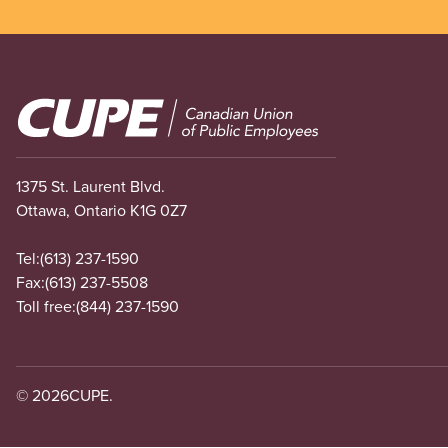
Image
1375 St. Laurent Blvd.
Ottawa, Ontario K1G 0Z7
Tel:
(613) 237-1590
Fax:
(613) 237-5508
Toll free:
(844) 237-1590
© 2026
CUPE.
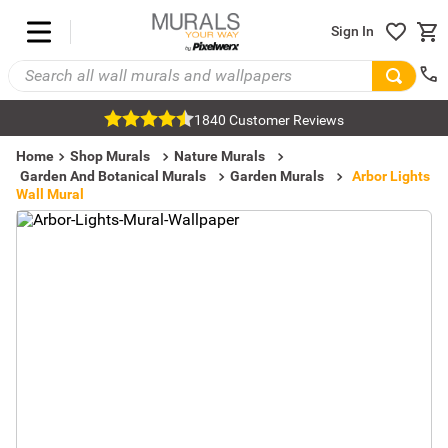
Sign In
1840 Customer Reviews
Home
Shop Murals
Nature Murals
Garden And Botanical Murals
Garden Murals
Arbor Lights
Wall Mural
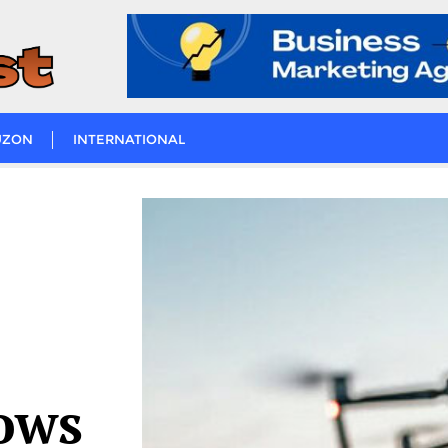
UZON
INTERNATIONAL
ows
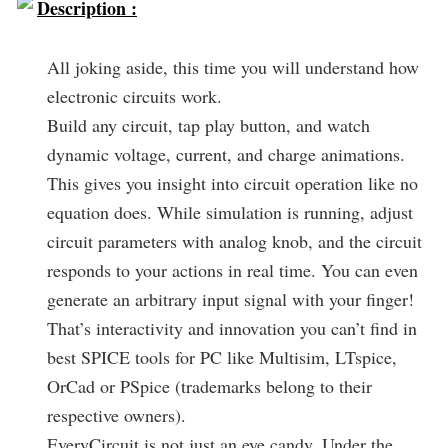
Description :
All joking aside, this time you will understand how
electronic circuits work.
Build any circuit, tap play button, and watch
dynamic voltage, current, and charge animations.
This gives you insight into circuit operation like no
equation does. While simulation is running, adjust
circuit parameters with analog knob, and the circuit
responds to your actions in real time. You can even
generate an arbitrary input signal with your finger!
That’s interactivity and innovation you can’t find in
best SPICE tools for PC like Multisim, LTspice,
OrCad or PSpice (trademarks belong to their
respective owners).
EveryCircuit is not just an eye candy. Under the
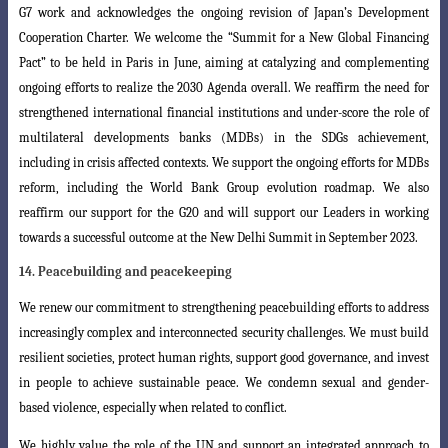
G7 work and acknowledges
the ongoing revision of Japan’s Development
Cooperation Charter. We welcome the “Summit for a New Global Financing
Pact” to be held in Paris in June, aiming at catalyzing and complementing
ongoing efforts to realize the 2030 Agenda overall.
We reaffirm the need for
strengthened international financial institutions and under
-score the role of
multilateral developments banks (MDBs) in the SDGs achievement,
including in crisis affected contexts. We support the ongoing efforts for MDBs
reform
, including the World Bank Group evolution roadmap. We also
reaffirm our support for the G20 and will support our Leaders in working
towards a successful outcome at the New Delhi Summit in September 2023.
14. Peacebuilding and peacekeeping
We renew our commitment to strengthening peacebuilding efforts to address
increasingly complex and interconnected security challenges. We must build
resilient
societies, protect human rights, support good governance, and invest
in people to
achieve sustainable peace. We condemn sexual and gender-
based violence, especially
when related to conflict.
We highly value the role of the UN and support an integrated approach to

EXERCISE DIRECTIONS: Going through the listing, tally each line that contains "Summit", then state the total with no other text.

RESPONSE BELOW: 2